C’était il y a un an — bien avant que Dima ne commence à rentrer tard. Avant l’apparition d’un parfum inconnu sur ses chemises. Avant les appels étranges en soirée.
Yana n’était pas naïve. Elle avait grandi dans une famille d’avocats, où on lui avait appris dès l’enfance à penser deux coups d’avance. L’appartement avait été acheté avec son argent — un héritage de sa grand-mère. Dima, lui, débutait sa carrière et avait signé un prêt auto.
— Ma chérie, transfère le titre à mon nom, — lui avait dit sa mère. — Pas en cas de divorce… juste par précaution. On ne sait jamais ce que la vie nous réserve.
Et Yana avait accepté.

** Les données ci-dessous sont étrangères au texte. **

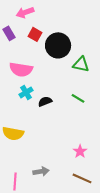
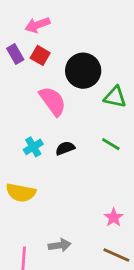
red square: (35, 34) -> (40, 55), moved
pink semicircle: (21, 69) -> (53, 101), moved, turned -135
cyan cross: (26, 92) -> (33, 147), moved

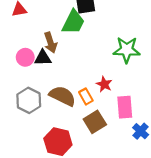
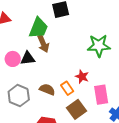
green trapezoid: (73, 22) -> (39, 28), moved
brown arrow: (51, 43) -> (43, 44), moved
brown semicircle: (63, 96) -> (47, 89), size x0.7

Pas de scandale, pas d’explication à son mari. Elle avait simplement fait donation de l’appartement à sa mère. Sur le papier — une transaction propre. En réalité — un plan de secours.
Le téléphone vibra : un message de Dima. « Je vais rentrer tard. Réunion importante. »
Yana sourit tristement. Une réunion importante. Comme hier. Et avant-hier. Elle ouvrit la photo envoyée par le détective privé : Dima, main posée sur la taille d’une blonde, entrant dans un restaurant. Tous deux souriants, complices.
— Vous en voulez ? — proposa la secrétaire en tendant une tasse de café.
— Merci, je n’ai pas envie, — répondit Yana en se levant. — Tout est prêt ?
— Oui, dans une heure, vous aurez tous les documents.
Yana sortit. Le mois de mai était doux — les lilas avaient déjà fini de fleurir, mais l’air en gardait encore le parfum. Elle et Dima s’étaient rencontrés en mai, six ans plus tôt. Il lui avait paru si fiable, si fidèle. Elle y avait cru…
Le téléphone sonna encore : « Chérie, désolé, ce soir je rentre très tard. Ne m’attends pas. »
— D’accord, — répondit-elle. — Moi aussi, je vais rentrer tard. J’ai des choses à régler.
Le café était calme — l’heure creuse après le déjeuner. Yana choisit une table près de la fenêtre et sortit un dossier de documents. C’était leur endroit préféré, à elle et sa mère — douillet, avec des pâtisseries comme dans son enfance.
— Tu as tout ? — demanda sa mère en s’asseyant en face d’elle, retirant sa veste légère.
Maître Elena Sergueïevna, cinquante-cinq ans, en paraissait à peine quarante. Avocate renommée en droit de la famille, elle avait vu passer des centaines de divorces. Elle connaissait tous les pièges.
— Voici le relevé de banque, — dit Yana en dépliant les papiers. — Il a presque vidé notre compte commun. Hier.
— Il se prépare, — acquiesça sa mère. — Et ça ?
— Le détective me l’a envoyé. Trois mois de photos : restaurants, hôtels, une bijouterie…
— Une bijouterie ? — sourcilla Elena. — Il t’a offert quelque chose récemment ?
— Non, — Yana eut un sourire triste. — Mais sa nouvelle copine porte un bracelet Cartier — exactement celui que j’ai vu sur le relevé.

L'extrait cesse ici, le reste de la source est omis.